For discussion's sake, here is a list of 21 programs. It's the same number I applied to, but a different set of programs. They all 1) have a track record that would not rule out fellowship, 2) are located in or near areas that suit OP's husband's needs, and 3) would likely yield a decent return of interview invites:

Massachusetts: BU, UMass, Tufts, Tufts Baystate
NYC: Mount Sinai, Cornell, Montefiore (Einstein), SUNY Downstate
Philly: HUP (they'll like the Step 2 increase), Pennsylvania Hospital, Drexel, Jefferson, Temple
Chicago: UIC, Rush, Loyola, Illinois Masonic (The step 1 score gets screened at Northwestern and U of C)
DC/Baltimore: UMD, Georgetown, GW, Washington Hospital Center

I can't in good conscience say another 29 programs would be necessary on top of that list.
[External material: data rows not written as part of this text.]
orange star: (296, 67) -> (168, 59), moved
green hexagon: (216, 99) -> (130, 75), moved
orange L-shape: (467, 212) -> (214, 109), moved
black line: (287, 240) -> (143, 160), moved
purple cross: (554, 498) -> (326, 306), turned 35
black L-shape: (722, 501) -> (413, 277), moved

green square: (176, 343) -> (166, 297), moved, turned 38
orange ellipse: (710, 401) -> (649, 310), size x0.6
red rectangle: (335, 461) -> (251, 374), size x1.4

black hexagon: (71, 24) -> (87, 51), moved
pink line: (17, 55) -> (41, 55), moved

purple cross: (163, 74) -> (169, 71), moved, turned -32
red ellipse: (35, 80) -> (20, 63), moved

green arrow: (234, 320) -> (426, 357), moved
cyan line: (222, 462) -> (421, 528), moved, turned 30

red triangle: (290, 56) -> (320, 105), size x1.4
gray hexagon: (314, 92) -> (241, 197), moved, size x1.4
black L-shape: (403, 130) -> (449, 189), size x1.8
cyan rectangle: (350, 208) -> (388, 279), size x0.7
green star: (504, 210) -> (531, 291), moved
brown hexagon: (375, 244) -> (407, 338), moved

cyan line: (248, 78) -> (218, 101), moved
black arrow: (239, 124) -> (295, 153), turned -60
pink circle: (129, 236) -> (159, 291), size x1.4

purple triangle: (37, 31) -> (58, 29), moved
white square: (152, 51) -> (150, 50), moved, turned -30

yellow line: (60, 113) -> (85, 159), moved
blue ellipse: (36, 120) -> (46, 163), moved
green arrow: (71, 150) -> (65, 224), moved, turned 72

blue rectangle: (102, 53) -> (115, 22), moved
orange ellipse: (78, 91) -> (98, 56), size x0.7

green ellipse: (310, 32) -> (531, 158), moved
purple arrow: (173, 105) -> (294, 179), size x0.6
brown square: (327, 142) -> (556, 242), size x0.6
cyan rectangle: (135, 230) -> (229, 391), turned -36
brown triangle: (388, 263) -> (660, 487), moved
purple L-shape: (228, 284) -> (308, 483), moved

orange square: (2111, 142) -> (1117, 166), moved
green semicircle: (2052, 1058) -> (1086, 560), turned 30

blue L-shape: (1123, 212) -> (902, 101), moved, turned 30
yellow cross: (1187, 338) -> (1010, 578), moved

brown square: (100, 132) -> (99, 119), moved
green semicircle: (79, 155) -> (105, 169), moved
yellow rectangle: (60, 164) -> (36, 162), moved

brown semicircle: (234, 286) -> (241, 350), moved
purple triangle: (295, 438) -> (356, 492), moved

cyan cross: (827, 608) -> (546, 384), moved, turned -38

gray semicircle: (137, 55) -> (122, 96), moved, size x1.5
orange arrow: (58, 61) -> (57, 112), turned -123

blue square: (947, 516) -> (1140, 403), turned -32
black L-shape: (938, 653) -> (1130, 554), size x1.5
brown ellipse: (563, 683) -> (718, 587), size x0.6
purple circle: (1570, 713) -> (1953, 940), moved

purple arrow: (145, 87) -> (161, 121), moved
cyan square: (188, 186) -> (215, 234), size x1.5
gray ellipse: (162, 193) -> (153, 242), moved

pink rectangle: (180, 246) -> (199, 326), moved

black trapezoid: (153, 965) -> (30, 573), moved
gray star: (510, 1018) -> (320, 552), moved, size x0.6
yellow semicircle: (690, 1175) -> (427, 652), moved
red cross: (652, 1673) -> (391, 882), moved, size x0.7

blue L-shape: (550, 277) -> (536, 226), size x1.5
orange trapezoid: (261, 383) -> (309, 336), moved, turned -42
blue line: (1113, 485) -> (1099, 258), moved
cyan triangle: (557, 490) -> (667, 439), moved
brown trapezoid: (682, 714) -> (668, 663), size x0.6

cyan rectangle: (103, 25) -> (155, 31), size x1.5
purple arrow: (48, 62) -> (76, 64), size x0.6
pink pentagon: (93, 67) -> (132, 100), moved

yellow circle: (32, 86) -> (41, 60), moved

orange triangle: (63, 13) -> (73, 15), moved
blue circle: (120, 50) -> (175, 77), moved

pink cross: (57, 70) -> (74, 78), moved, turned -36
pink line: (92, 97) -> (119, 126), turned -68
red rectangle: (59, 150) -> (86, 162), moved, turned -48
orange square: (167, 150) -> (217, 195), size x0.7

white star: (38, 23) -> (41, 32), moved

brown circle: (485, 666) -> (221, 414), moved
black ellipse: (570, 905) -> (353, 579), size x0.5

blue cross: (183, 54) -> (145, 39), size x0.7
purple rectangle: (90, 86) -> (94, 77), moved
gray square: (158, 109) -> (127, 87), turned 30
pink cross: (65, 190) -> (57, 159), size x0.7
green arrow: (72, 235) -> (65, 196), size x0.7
Maybe another 10. Each of those metro areas has other programs that OP could add to increase her chances of ending up in that location- though some would be reaches, and some would lack the academic/subspecialty aspect. Or she could add other locations to cast a wider geographic net- ie, west of the Mississippi, or major metro areas that don't have multiple programs (like Miami). Lots of options. While ERAS is certainly not the time to be cheap, I don't advise just throwing your money at it. You'll need it for flights and hotels later.